Route table growth and hardware limits...talk to the filter

Date: Tue, 11 Sep 2007 10:34:20 -0500
From: "Church, Charles" <cchurc05@harris.com>
Sender: owner-nanog@merit.edu

I'm willing to bet that Cisco's sales team is pushing back a little on
this enhancement. Given the choice between prolonging the usefulness of
Sup2 for another year or two versus selling a massive amount of new
Sup720-3BXLs, I'm betting they'll do the later.

Yes, but higher management should understand that when customers feel
that they are being forced to buy expensive hardware because a software
"fix" is deemed bad for sales, they are likely to buy someone other
companies products.

I was playing with a sup2 adding in extra routes to the point that it ran out of memory. Unfortunately, it didn't just drop routes like I thought it would. CEF disabled itself as well, which on a busy box would be a disaster.

Is this what people expect will happen in a few months to people using sup2s? Or am I missing something else?

-Matt

That's not good. What software version was it running?

While it is not good, the alternative approach would leave an indeterminate
routing table in hardware. Would you like the packets to go to randomized
directions?

The box is trying to do the right thing by turning off CEF and switching
everything in software since in this case software is the only entity in the
system with a consistent FIB.

An alternate would be to use the hardware forwarding tables as a limited
size cache (similar but not exactly as in the 7000 router). I am sure that
this is a large software effort and whether the hardware can support this is
questionable.

SUP2 was a great RP with a really long life, but maybe it is time to move on
to a SUP720 with the large table option and then grab a cold one :wink:

Cheers,

Bora

I was playing with a sup2 adding in extra routes to the point that it ran out
of memory. Unfortunately, it didn't just drop routes like I thought it would.
CEF disabled itself as well, which on a busy box would be a disaster.

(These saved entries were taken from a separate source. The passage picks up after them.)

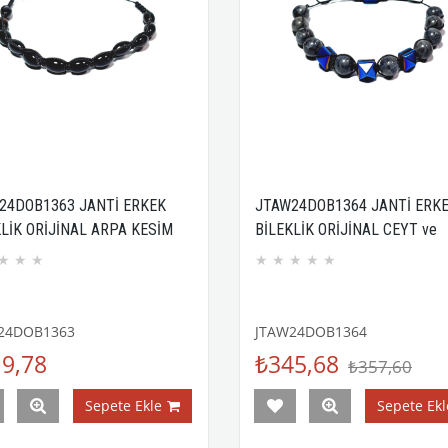
24DOB1363 JANTİ ERKEK
JTAW24DOB1364 JANTİ ERK
LİK ORİJİNAL ARPA KESİM
BİLEKLİK ORİJİNAL CEYT ve
 DOĞALTAŞ 6 MM ASANSÖR
HEMATİT DOĞALTAŞ 8 MM
★
★
★
★
★
★
★
★
MA ÖRME KUTULU
ASANSÖR KAPAMA ÖRME KU
NTİLİ
GARANTİLİ
24DOB1363
JTAW24DOB1364
9,78
₺345,68
₺357,60
Sepete Ekle
Sepete Ekl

Is this what people expect will happen in a few months to people using sup2s?
Or am I missing something else?

That's not good. What software version was it running?

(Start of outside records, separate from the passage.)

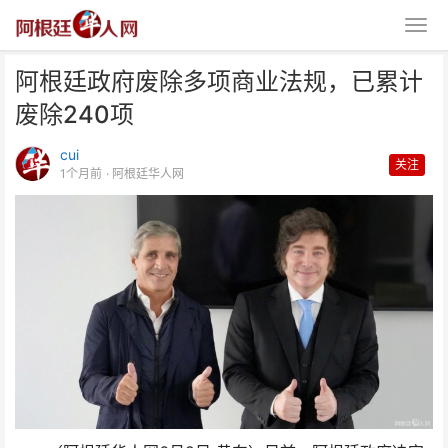
阿根廷政府废除多项商业法规，已累计
废除240项
cui
关注
1个月前
· 阿根廷华人网
阿根廷政府废除多项商业法规，已
累计废除240项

While it is not good, the alternative approach would leave an indeterminate
routing table in hardware. Would you like the packets to go to randomized
directions?

No, but someone previously posted that with later software versions, when TCAM runs out, packets for those routes that fit in TCAM are hardware switched, and only traffic for the remaining routes that didn't fit are software switched. That could potentially go unnoticed for some time, while software switching all traffic is likely be impossible on many installations. I kind of doubt the MSFC2 can software switch gigabits/s of traffic (or anything close to gigabits/s).

SUP2 was a great RP with a really long life, but maybe it is time to move on
to a SUP720 with the large table option and then grab a cold one :wink:

Or start filtering some of the twit networks that totally deagg their CIDRs. I see a game of internet chicken in the near future...only some of the players don't realize they're playing.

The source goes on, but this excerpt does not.